WHAT IS EXPECTED - From the line that contains "mask 'right lung lower lobe'" to the last line of the data below, transcribe every line exactly. Do not include the pictures.

DATA RECORDS -
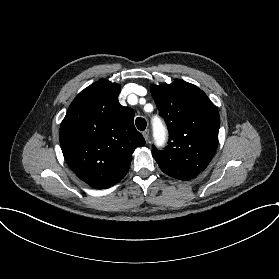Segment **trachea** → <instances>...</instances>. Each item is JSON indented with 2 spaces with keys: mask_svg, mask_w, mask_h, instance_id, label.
<instances>
[{
  "mask_svg": "<svg viewBox=\"0 0 279 279\" xmlns=\"http://www.w3.org/2000/svg\"><path fill=\"white\" fill-rule=\"evenodd\" d=\"M136 126L139 130L144 131L146 128V120L144 118L138 117L135 121Z\"/></svg>",
  "mask_w": 279,
  "mask_h": 279,
  "instance_id": "trachea-1",
  "label": "trachea"
}]
</instances>
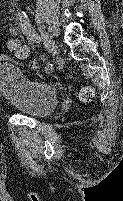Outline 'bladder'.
Wrapping results in <instances>:
<instances>
[{"instance_id":"31cf9c89","label":"bladder","mask_w":123,"mask_h":201,"mask_svg":"<svg viewBox=\"0 0 123 201\" xmlns=\"http://www.w3.org/2000/svg\"><path fill=\"white\" fill-rule=\"evenodd\" d=\"M0 90L9 105L27 116L45 117L58 105L52 85L26 76L11 62H0Z\"/></svg>"}]
</instances>
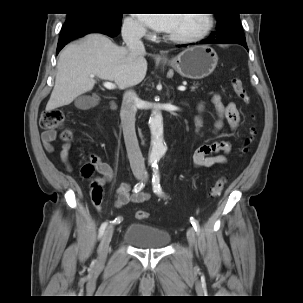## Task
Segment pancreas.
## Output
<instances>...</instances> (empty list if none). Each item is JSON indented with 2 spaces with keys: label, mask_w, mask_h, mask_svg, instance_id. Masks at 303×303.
<instances>
[{
  "label": "pancreas",
  "mask_w": 303,
  "mask_h": 303,
  "mask_svg": "<svg viewBox=\"0 0 303 303\" xmlns=\"http://www.w3.org/2000/svg\"><path fill=\"white\" fill-rule=\"evenodd\" d=\"M198 88V84H194L192 87H191V90L194 91L195 89Z\"/></svg>",
  "instance_id": "1"
}]
</instances>
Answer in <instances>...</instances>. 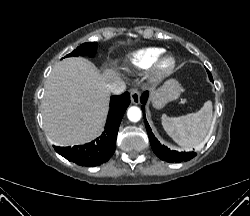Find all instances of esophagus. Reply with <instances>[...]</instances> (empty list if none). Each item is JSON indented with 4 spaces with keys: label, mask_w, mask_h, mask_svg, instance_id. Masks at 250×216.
<instances>
[{
    "label": "esophagus",
    "mask_w": 250,
    "mask_h": 216,
    "mask_svg": "<svg viewBox=\"0 0 250 216\" xmlns=\"http://www.w3.org/2000/svg\"><path fill=\"white\" fill-rule=\"evenodd\" d=\"M140 92L138 89H132L130 91V97H131V102L133 104H139L140 103Z\"/></svg>",
    "instance_id": "obj_1"
}]
</instances>
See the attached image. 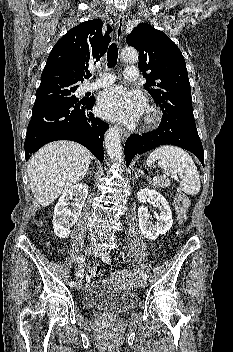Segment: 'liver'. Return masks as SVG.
Instances as JSON below:
<instances>
[{
	"mask_svg": "<svg viewBox=\"0 0 233 352\" xmlns=\"http://www.w3.org/2000/svg\"><path fill=\"white\" fill-rule=\"evenodd\" d=\"M92 154L72 141L52 142L29 160L27 171L32 193L42 206L50 205L85 176Z\"/></svg>",
	"mask_w": 233,
	"mask_h": 352,
	"instance_id": "6515ba94",
	"label": "liver"
}]
</instances>
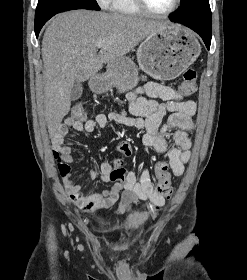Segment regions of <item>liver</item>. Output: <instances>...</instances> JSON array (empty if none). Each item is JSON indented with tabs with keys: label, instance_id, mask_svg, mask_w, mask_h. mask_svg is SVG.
Here are the masks:
<instances>
[{
	"label": "liver",
	"instance_id": "6515ba94",
	"mask_svg": "<svg viewBox=\"0 0 247 280\" xmlns=\"http://www.w3.org/2000/svg\"><path fill=\"white\" fill-rule=\"evenodd\" d=\"M169 22L89 10L58 14L42 40L45 118L52 136L71 106L75 82L93 77ZM101 43L99 53L97 44Z\"/></svg>",
	"mask_w": 247,
	"mask_h": 280
}]
</instances>
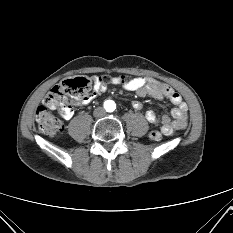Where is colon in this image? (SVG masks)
<instances>
[{
	"label": "colon",
	"mask_w": 233,
	"mask_h": 233,
	"mask_svg": "<svg viewBox=\"0 0 233 233\" xmlns=\"http://www.w3.org/2000/svg\"><path fill=\"white\" fill-rule=\"evenodd\" d=\"M111 76L101 77L104 82H109ZM119 82L125 83L130 80L128 76L117 77ZM92 95L91 80L84 77L69 78L62 83L54 86L50 93L45 97L43 104L36 111V122L40 133L47 136H54L62 131V122L53 114L52 110L63 106H71L88 99ZM148 137L153 141H160L162 134L158 130L149 132Z\"/></svg>",
	"instance_id": "colon-1"
}]
</instances>
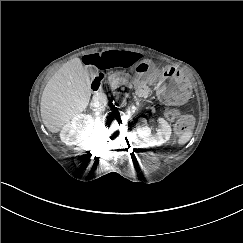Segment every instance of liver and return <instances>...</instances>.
Wrapping results in <instances>:
<instances>
[{"instance_id":"obj_1","label":"liver","mask_w":243,"mask_h":243,"mask_svg":"<svg viewBox=\"0 0 243 243\" xmlns=\"http://www.w3.org/2000/svg\"><path fill=\"white\" fill-rule=\"evenodd\" d=\"M91 82L79 58L65 63L47 82L40 111L46 128L53 133L83 111L90 100Z\"/></svg>"}]
</instances>
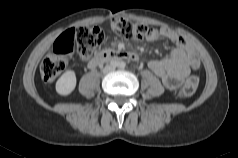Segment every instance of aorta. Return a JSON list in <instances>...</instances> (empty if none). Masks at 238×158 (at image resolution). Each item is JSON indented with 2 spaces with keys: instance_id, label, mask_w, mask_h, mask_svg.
<instances>
[{
  "instance_id": "762f6f07",
  "label": "aorta",
  "mask_w": 238,
  "mask_h": 158,
  "mask_svg": "<svg viewBox=\"0 0 238 158\" xmlns=\"http://www.w3.org/2000/svg\"><path fill=\"white\" fill-rule=\"evenodd\" d=\"M125 65H126V64H125L124 61H121V62L118 63V66H119L120 68H124Z\"/></svg>"
}]
</instances>
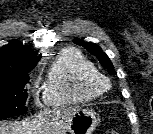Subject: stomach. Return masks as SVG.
<instances>
[{
  "mask_svg": "<svg viewBox=\"0 0 153 134\" xmlns=\"http://www.w3.org/2000/svg\"><path fill=\"white\" fill-rule=\"evenodd\" d=\"M98 123L97 114L90 109L77 110L72 116L69 134H92Z\"/></svg>",
  "mask_w": 153,
  "mask_h": 134,
  "instance_id": "0dacf381",
  "label": "stomach"
}]
</instances>
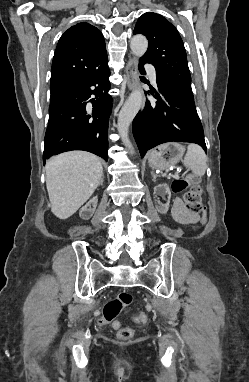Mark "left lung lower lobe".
Here are the masks:
<instances>
[{
    "mask_svg": "<svg viewBox=\"0 0 249 382\" xmlns=\"http://www.w3.org/2000/svg\"><path fill=\"white\" fill-rule=\"evenodd\" d=\"M140 59V71L145 73ZM157 90L150 93L157 100H146L144 110L133 120V135L141 157L147 150L166 142H190L206 151L204 132L196 111L194 98L157 79Z\"/></svg>",
    "mask_w": 249,
    "mask_h": 382,
    "instance_id": "0a47b994",
    "label": "left lung lower lobe"
}]
</instances>
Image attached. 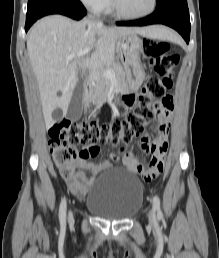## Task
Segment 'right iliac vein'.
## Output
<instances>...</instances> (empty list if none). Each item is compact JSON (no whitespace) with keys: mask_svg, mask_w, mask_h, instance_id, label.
I'll return each mask as SVG.
<instances>
[{"mask_svg":"<svg viewBox=\"0 0 219 258\" xmlns=\"http://www.w3.org/2000/svg\"><path fill=\"white\" fill-rule=\"evenodd\" d=\"M72 218H73V216H72V212H69V216H68L69 221H71V220H72Z\"/></svg>","mask_w":219,"mask_h":258,"instance_id":"obj_1","label":"right iliac vein"}]
</instances>
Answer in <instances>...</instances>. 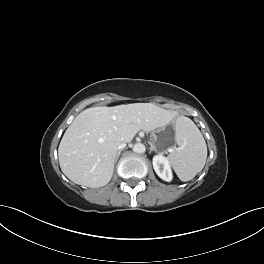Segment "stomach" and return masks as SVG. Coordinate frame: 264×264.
<instances>
[{"mask_svg":"<svg viewBox=\"0 0 264 264\" xmlns=\"http://www.w3.org/2000/svg\"><path fill=\"white\" fill-rule=\"evenodd\" d=\"M177 127L173 123H165L161 129L151 133L154 148L158 152H167L176 142Z\"/></svg>","mask_w":264,"mask_h":264,"instance_id":"obj_1","label":"stomach"}]
</instances>
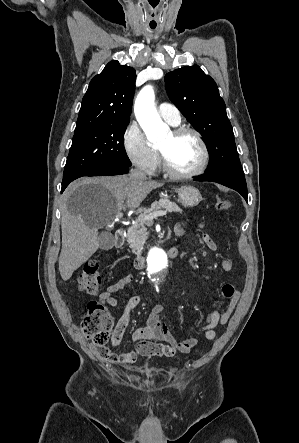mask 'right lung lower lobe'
I'll return each mask as SVG.
<instances>
[{"label": "right lung lower lobe", "instance_id": "1", "mask_svg": "<svg viewBox=\"0 0 299 443\" xmlns=\"http://www.w3.org/2000/svg\"><path fill=\"white\" fill-rule=\"evenodd\" d=\"M129 171V166L125 165H116L98 169L96 171L90 172L85 176H103V175H121L126 174ZM69 183L62 184L61 192L67 187Z\"/></svg>", "mask_w": 299, "mask_h": 443}]
</instances>
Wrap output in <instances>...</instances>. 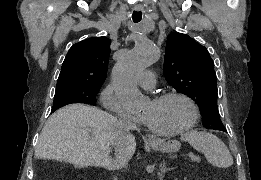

YOUR SOLUTION -
mask 'right lung lower lobe'
I'll return each mask as SVG.
<instances>
[{"label": "right lung lower lobe", "instance_id": "1", "mask_svg": "<svg viewBox=\"0 0 299 443\" xmlns=\"http://www.w3.org/2000/svg\"><path fill=\"white\" fill-rule=\"evenodd\" d=\"M129 171V166L125 165H116L98 169L96 171L90 172L85 176H103V175H121L126 174ZM69 183L62 184L61 192L67 187Z\"/></svg>", "mask_w": 299, "mask_h": 443}]
</instances>
Wrap output in <instances>...</instances>. 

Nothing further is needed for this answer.